Extracted material ->
++++++++++++++++++++
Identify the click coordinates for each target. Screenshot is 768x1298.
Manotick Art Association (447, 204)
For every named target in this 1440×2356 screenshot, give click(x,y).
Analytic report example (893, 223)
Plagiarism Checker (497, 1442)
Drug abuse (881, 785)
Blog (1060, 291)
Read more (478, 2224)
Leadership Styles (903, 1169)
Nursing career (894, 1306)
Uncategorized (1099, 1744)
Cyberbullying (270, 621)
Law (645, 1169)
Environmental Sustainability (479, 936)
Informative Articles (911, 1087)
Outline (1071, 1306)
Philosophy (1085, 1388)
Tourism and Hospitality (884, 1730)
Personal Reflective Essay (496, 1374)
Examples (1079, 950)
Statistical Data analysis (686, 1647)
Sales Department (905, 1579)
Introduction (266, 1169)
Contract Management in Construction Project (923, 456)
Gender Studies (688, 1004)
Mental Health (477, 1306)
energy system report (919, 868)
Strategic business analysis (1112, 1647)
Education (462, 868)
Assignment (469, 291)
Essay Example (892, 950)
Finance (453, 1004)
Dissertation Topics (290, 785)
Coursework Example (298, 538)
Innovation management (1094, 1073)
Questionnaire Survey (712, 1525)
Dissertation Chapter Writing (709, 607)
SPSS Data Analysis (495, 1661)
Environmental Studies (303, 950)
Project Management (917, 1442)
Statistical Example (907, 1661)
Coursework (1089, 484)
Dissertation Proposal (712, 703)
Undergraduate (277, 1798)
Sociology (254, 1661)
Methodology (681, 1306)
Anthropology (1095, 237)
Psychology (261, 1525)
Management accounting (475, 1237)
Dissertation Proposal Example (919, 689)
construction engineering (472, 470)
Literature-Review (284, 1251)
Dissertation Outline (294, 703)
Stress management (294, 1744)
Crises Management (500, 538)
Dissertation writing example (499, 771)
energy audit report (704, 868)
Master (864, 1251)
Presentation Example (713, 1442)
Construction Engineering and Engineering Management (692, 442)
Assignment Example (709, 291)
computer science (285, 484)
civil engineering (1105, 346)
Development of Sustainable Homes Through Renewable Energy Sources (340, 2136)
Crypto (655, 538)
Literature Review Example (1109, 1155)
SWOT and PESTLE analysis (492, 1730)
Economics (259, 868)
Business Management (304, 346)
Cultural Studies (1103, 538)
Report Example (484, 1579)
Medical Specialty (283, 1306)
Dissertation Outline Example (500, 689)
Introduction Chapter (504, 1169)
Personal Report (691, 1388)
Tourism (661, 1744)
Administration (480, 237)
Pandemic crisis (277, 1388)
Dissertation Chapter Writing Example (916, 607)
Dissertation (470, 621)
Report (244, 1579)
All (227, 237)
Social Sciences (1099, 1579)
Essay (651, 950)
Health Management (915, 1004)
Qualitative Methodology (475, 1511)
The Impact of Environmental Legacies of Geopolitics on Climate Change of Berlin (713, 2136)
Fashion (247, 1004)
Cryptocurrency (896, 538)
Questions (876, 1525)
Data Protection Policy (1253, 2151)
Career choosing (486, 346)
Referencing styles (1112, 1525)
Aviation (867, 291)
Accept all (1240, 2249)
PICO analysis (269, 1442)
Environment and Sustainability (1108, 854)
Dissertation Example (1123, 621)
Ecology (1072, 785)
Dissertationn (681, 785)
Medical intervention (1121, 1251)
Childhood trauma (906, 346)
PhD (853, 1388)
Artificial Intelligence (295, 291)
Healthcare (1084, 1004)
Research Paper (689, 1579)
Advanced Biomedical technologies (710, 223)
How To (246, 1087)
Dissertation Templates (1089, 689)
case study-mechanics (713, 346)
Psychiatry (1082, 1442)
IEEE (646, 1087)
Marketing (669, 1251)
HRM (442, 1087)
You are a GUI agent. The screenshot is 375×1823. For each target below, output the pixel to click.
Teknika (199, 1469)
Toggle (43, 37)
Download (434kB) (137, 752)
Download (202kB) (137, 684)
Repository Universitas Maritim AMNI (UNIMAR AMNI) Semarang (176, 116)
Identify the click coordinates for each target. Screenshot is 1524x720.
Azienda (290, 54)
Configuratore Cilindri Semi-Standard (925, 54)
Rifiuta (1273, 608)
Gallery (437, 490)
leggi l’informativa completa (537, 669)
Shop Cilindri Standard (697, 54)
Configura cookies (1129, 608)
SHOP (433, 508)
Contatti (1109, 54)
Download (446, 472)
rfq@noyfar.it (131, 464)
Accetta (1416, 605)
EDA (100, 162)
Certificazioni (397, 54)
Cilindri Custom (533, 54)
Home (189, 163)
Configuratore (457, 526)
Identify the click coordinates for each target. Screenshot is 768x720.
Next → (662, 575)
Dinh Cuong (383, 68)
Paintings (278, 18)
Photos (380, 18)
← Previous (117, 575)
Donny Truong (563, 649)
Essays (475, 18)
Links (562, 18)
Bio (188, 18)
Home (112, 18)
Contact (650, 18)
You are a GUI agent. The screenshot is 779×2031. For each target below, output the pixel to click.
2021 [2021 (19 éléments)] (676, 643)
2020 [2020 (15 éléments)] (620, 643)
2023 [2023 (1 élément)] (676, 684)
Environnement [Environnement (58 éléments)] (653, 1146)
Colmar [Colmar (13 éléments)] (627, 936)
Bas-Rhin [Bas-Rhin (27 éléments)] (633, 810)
++++++++++++++++++++
Output the listing above word for word.

Identify the click coordinates for each target. Screenshot is 768x1298.
Manotick Art Association (447, 204)
For every named target in this 1440×2356 screenshot, give click(x,y).
Analytic report example (893, 223)
Plagiarism Checker (497, 1442)
Drug abuse (881, 785)
Blog (1060, 291)
Read more (478, 2224)
Leadership Styles (903, 1169)
Nursing career (894, 1306)
Uncategorized (1099, 1744)
Cyberbullying (270, 621)
Law (645, 1169)
Environmental Sustainability (479, 936)
Informative Articles (911, 1087)
Outline (1071, 1306)
Philosophy (1085, 1388)
Tourism and Hospitality (884, 1730)
Personal Reflective Essay (496, 1374)
Examples (1079, 950)
Statistical Data analysis (686, 1647)
Sales Department (905, 1579)
Introduction (266, 1169)
Contract Management in Construction Project (923, 456)
Gender Studies (688, 1004)
Mental Health (477, 1306)
energy system report (919, 868)
Strategic business analysis (1112, 1647)
Education (462, 868)
Assignment (469, 291)
Essay Example (892, 950)
Finance (453, 1004)
Dissertation Topics (290, 785)
Coursework Example (298, 538)
Innovation management (1094, 1073)
Questionnaire Survey (712, 1525)
Dissertation Chapter Writing (709, 607)
SPSS Data Analysis (495, 1661)
Environmental Studies (303, 950)
Project Management (917, 1442)
Statistical Example (907, 1661)
Coursework (1089, 484)
Dissertation Proposal (712, 703)
Undergraduate (277, 1798)
Sociology (254, 1661)
Methodology (681, 1306)
Anthropology (1095, 237)
Psychology (261, 1525)
Management accounting (475, 1237)
Dissertation Proposal Example (919, 689)
construction engineering (472, 470)
Literature-Review (284, 1251)
Dissertation Outline (294, 703)
Stress management (294, 1744)
Crises Management (500, 538)
Dissertation writing example (499, 771)
energy audit report (704, 868)
Master (864, 1251)
Presentation Example (713, 1442)
Construction Engineering and Engineering Management (692, 442)
Assignment Example (709, 291)
computer science (285, 484)
civil engineering (1105, 346)
Development of Sustainable Homes Through Renewable Energy Sources (340, 2136)
Crypto (655, 538)
Literature Review Example (1109, 1155)
SWOT and PESTLE analysis (492, 1730)
Economics (259, 868)
Business Management (304, 346)
Cultural Studies (1103, 538)
Report Example (484, 1579)
Medical Specialty (283, 1306)
Dissertation Outline Example (500, 689)
Introduction Chapter (504, 1169)
Personal Report (691, 1388)
Tourism (661, 1744)
Administration (480, 237)
Pandemic crisis (277, 1388)
Dissertation Chapter Writing Example (916, 607)
Dissertation (470, 621)
Report (244, 1579)
All (227, 237)
Social Sciences (1099, 1579)
Essay (651, 950)
Health Management (915, 1004)
Qualitative Methodology (475, 1511)
The Impact of Environmental Legacies of Geopolitics on Climate Change of Berlin (713, 2136)
Fashion (247, 1004)
Cryptocurrency (896, 538)
Questions (876, 1525)
Data Protection Policy (1253, 2151)
Career choosing (486, 346)
Referencing styles (1112, 1525)
Aviation (867, 291)
Accept all (1240, 2249)
PICO analysis (269, 1442)
Environment and Sustainability (1108, 854)
Dissertation Example (1123, 621)
Ecology (1072, 785)
Dissertationn (681, 785)
Medical intervention (1121, 1251)
Childhood trauma (906, 346)
PhD (853, 1388)
Artificial Intelligence (295, 291)
Healthcare (1084, 1004)
Research Paper (689, 1579)
Advanced Biomedical technologies (710, 223)
How To (246, 1087)
Dissertation Templates (1089, 689)
case study-mechanics (713, 346)
Psychiatry (1082, 1442)
IEEE (646, 1087)
Marketing (669, 1251)
HRM (442, 1087)
You are a GUI agent. The screenshot is 375×1823. For each target below, output the pixel to click.
Teknika (199, 1469)
Toggle (43, 37)
Download (434kB) (137, 752)
Download (202kB) (137, 684)
Repository Universitas Maritim AMNI (UNIMAR AMNI) Semarang (176, 116)
Identify the click coordinates for each target. Screenshot is 1524x720.
Azienda (290, 54)
Configuratore Cilindri Semi-Standard (925, 54)
Rifiuta (1273, 608)
Gallery (437, 490)
leggi l’informativa completa (537, 669)
Shop Cilindri Standard (697, 54)
Configura cookies (1129, 608)
SHOP (433, 508)
Contatti (1109, 54)
Download (446, 472)
rfq@noyfar.it (131, 464)
Accetta (1416, 605)
EDA (100, 162)
Certificazioni (397, 54)
Cilindri Custom (533, 54)
Home (189, 163)
Configuratore (457, 526)
Identify the click coordinates for each target. Screenshot is 768x720.
Next → (662, 575)
Dinh Cuong (383, 68)
Paintings (278, 18)
Photos (380, 18)
← Previous (117, 575)
Donny Truong (563, 649)
Essays (475, 18)
Links (562, 18)
Bio (188, 18)
Home (112, 18)
Contact (650, 18)
You are a GUI agent. The screenshot is 779×2031. For each target below, output the pixel to click.
2021 [2021 (19 éléments)] (676, 643)
2020 [2020 (15 éléments)] (620, 643)
2023 [2023 (1 élément)] (676, 684)
Environnement [Environnement (58 éléments)] (653, 1146)
Colmar [Colmar (13 éléments)] (627, 936)
Bas-Rhin [Bas-Rhin (27 éléments)] (633, 810)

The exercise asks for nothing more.